Un suspiro llenó la habitación, revelando el agotamiento en el rostro de Elizabeth. Sus rasgos, ya delgados, ahora parecían aún más desolados e indefensos.
«Wells no sería un rey sabio. Su gobierno traería dificultades y agitación a Aerith. No espero que asumas grandes responsabilidades, Lancelot, pero al menos debes ser capaz de protegerte a ti mismo y a tus seres queridos».
—Madre, yo…
—Vete ahora. Espero que al final del banquete sepas lo que realmente quieres.
Lancelot salió de la habitación.
Mientras caminaba de vuelta a sus aposentos, su mente era un torbellino de pensamientos. Había pasado años viviendo sin preocupaciones, confiando en que cualquier lío que armara sería solucionado.

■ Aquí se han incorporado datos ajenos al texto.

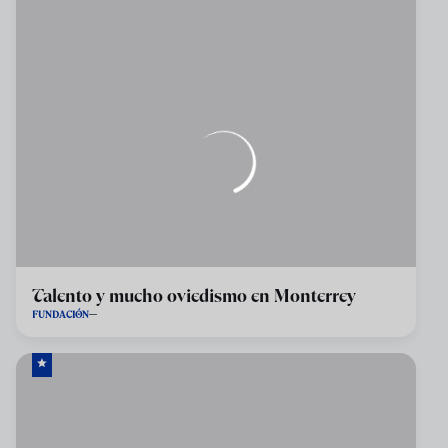
Talento y mucho oviedismo en Monterrey
FUNDACIÓN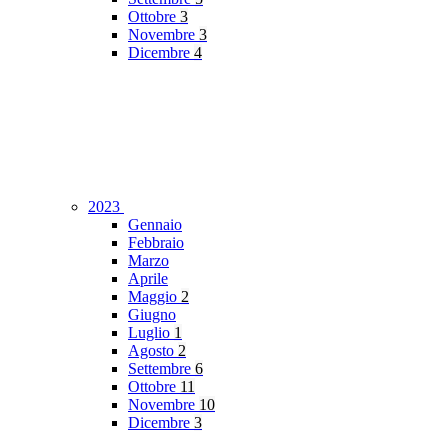
Ottobre
3
Novembre
3
Dicembre
4
2023
Gennaio
Febbraio
Marzo
Aprile
Maggio
2
Giugno
Luglio
1
Agosto
2
Settembre
6
Ottobre
11
Novembre
10
Dicembre
3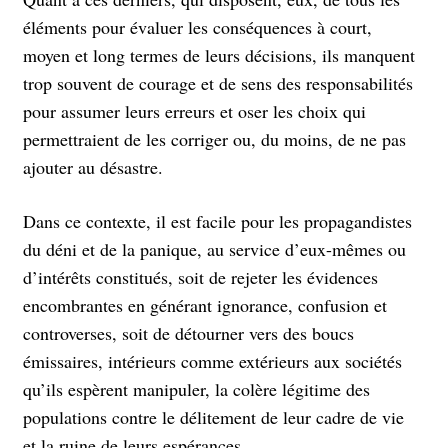
éléments pour évaluer les conséquences à court,
moyen et long termes de leurs décisions, ils manquent
trop souvent de courage et de sens des responsabilités
pour assumer leurs erreurs et oser les choix qui
permettraient de les corriger ou, du moins, de ne pas
ajouter au désastre.
Dans ce contexte, il est facile pour les propagandistes
du déni et de la panique, au service d’eux-mêmes ou
d’intérêts constitués, soit de rejeter les évidences
encombrantes en générant ignorance, confusion et
controverses, soit de détourner vers des boucs
émissaires, intérieurs comme extérieurs aux sociétés
qu’ils espèrent manipuler, la colère légitime des
populations contre le délitement de leur cadre de vie
et la ruine de leurs espérances.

Consideraba que era su derecho como príncipe, una libertad que le otorgaba su estatus. Solo ahora se daba cuenta de que era su madre quien había estado resolviendo silenciosamente sus problemas todo este tiempo.

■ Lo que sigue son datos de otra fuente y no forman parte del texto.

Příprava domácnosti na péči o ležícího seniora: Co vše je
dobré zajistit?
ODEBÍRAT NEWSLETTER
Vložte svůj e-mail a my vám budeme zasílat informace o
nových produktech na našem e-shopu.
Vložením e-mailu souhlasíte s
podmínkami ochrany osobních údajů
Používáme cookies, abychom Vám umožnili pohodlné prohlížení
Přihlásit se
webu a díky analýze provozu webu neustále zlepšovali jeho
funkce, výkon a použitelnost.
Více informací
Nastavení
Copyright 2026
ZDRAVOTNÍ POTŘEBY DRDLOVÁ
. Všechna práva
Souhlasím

«Lancelot, ¿en qué piensas?». Wells apareció de repente, con una mujer a su lado.
Al verla, la expresión de Lancelot se ensombreció y dijo: «¡Wells, deja ir a Eleanor!».
Wells sonrió con aire burlón y levantó casualmente la barbilla de Eleanor. «¿De qué estás hablando? No he confinado a Eleanor. Es libre de irse cuando quiera». Acarició suavemente la mejilla de Eleanor. «Querida, ¿quieres irte?».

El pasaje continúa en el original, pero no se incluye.